*** Supplied entries Section Begins ***

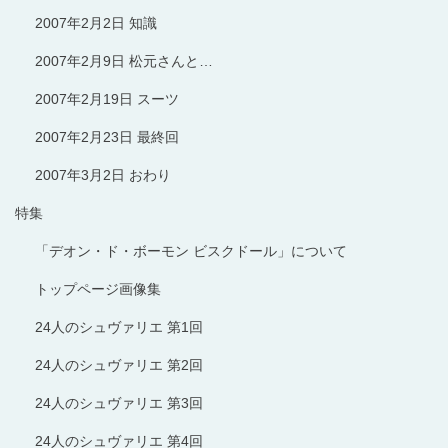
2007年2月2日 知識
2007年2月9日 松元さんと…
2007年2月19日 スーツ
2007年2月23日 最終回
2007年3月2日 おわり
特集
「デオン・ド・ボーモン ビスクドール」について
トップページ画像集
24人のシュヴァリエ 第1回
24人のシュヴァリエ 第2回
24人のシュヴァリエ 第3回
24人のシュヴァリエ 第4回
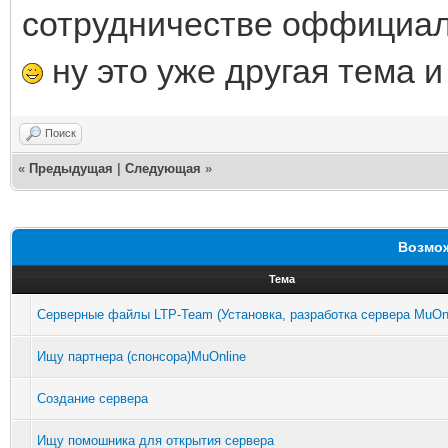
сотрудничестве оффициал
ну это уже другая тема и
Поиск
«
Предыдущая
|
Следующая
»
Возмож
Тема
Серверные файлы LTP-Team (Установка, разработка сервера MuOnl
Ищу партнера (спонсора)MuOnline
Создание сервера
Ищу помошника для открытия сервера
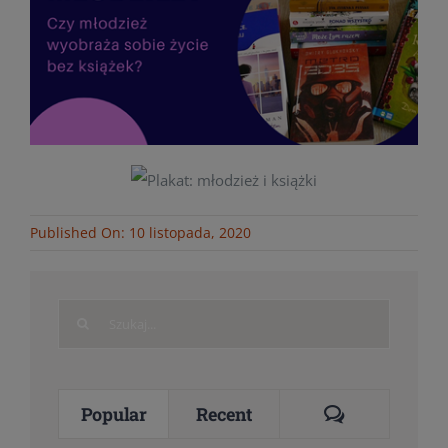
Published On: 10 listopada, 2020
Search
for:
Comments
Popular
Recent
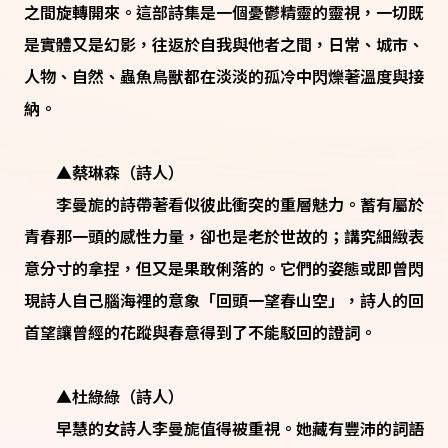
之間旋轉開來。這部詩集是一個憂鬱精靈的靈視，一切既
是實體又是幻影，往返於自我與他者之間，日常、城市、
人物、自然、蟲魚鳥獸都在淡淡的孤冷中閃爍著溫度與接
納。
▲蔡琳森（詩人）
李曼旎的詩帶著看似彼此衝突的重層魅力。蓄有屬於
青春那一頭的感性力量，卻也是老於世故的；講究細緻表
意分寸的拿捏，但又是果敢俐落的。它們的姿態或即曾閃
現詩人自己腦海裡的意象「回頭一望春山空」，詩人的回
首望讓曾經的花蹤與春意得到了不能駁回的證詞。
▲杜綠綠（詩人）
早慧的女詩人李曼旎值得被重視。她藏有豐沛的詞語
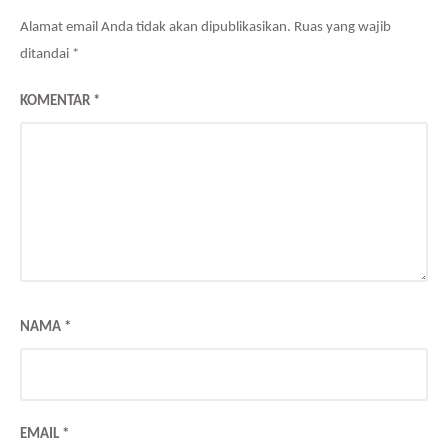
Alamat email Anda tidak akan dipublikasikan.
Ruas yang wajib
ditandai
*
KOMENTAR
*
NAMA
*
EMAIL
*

*** Supplied entries Section Ends ***
*** Supplied entries Section Begins ***

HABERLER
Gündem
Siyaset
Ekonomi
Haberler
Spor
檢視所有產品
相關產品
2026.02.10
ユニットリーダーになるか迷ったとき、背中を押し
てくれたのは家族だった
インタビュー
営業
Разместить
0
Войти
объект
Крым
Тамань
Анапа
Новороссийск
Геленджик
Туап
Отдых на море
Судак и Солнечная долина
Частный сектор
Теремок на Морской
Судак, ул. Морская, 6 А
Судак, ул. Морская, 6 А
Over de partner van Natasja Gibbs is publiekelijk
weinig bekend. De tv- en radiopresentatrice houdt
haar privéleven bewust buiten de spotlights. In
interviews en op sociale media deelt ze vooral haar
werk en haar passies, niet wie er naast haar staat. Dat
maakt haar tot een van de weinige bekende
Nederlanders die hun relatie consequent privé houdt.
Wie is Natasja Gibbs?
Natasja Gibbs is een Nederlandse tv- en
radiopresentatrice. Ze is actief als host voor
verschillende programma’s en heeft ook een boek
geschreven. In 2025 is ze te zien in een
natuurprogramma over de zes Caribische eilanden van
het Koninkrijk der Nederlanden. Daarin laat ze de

*** Supplied entries Section Ends ***

> _Task_: Scan the material above. Copy each line where "Natasja" occurs.

> _Answer section_:
Over de partner van Natasja Gibbs is publiekelijk
Wie is Natasja Gibbs?
Natasja Gibbs is een Nederlandse tv- en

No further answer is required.